* [REQUIRED WORK] Within these entries, which lines include the string "name"? Copy each one.

* [PROVIDED ENTRIES]

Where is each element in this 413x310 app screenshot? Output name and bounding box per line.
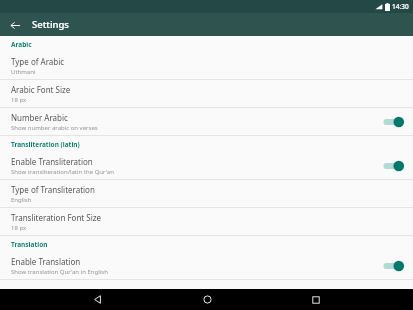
button[interactable]: Recent apps: [304, 289, 328, 310]
button[interactable]: Home: [195, 289, 219, 310]
staticText: Transliteration Font Size: [11, 212, 102, 223]
staticText: Number Arabic: [11, 112, 68, 123]
button[interactable]: Arabic Font Size: [0, 80, 413, 107]
button[interactable]: Type of Transliteration: [0, 180, 413, 207]
button[interactable]: Enable Translation: [0, 252, 413, 279]
button[interactable]: Toggle: [381, 159, 405, 173]
staticText: Arabic Font Size: [11, 84, 71, 95]
staticText: Settings: [32, 18, 69, 31]
staticText: Type of Arabic: [11, 56, 65, 67]
button[interactable]: Toggle: [381, 259, 405, 273]
staticText: 18 px: [11, 224, 27, 232]
button[interactable]: Back: [6, 16, 24, 34]
staticText: English: [11, 196, 32, 204]
staticText: Transliteration (latin): [11, 140, 80, 149]
staticText: Type of Transliteration: [11, 184, 95, 195]
staticText: Arabic: [11, 40, 32, 49]
staticText: Translation: [11, 240, 48, 249]
button[interactable]: Enable Transliteration: [0, 152, 413, 179]
staticText: Enable Transliteration: [11, 156, 93, 167]
staticText: Show transliteration/latin the Qur'an: [11, 168, 114, 176]
staticText: Show number arabic on verses: [11, 124, 98, 132]
button[interactable]: Number Arabic: [0, 108, 413, 135]
staticText: 18 px: [11, 96, 27, 104]
button[interactable]: Toggle: [381, 115, 405, 129]
button[interactable]: Back: [85, 289, 109, 310]
button[interactable]: Transliteration Font Size: [0, 208, 413, 235]
button[interactable]: Type of Arabic: [0, 52, 413, 79]
staticText: Enable Translation: [11, 256, 81, 267]
staticText: Uthmani: [11, 68, 36, 76]
staticText: 14:30: [392, 2, 409, 11]
staticText: Show translation Qur'an in English: [11, 268, 108, 276]
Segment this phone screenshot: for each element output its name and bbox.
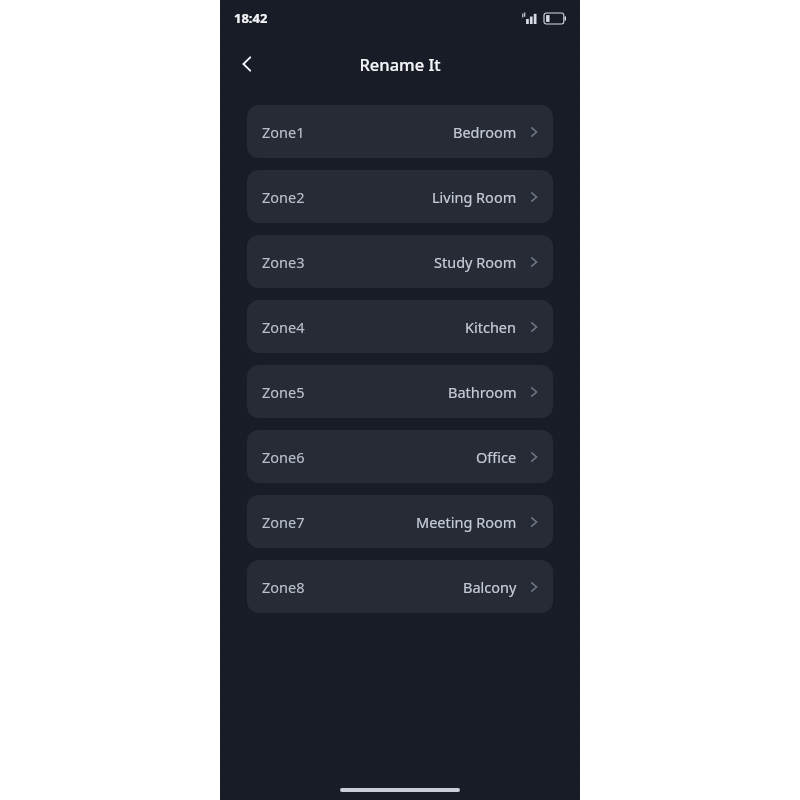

* [SOLUTION FOR THIS TASK]
Where is each element in this 413x310 app screenshot? Output name and bounding box per line.
Segment this phone screenshot: for each element output its name and bbox.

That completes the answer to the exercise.